* _SOURCE RECORDS_:
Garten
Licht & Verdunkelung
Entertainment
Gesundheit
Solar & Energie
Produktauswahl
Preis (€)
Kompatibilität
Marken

* * *

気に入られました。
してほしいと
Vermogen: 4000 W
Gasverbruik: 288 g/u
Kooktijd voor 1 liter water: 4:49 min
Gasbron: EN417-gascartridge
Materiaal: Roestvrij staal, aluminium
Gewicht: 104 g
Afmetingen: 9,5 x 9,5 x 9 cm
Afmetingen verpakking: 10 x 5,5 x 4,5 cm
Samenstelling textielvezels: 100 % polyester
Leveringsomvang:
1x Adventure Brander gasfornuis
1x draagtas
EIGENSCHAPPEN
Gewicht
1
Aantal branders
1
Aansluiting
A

* _YOUR GOAL_:
Find how many lines of the listing hold "Afmetingen" and give the number by itself.

* _RESPONSE AREA_:
2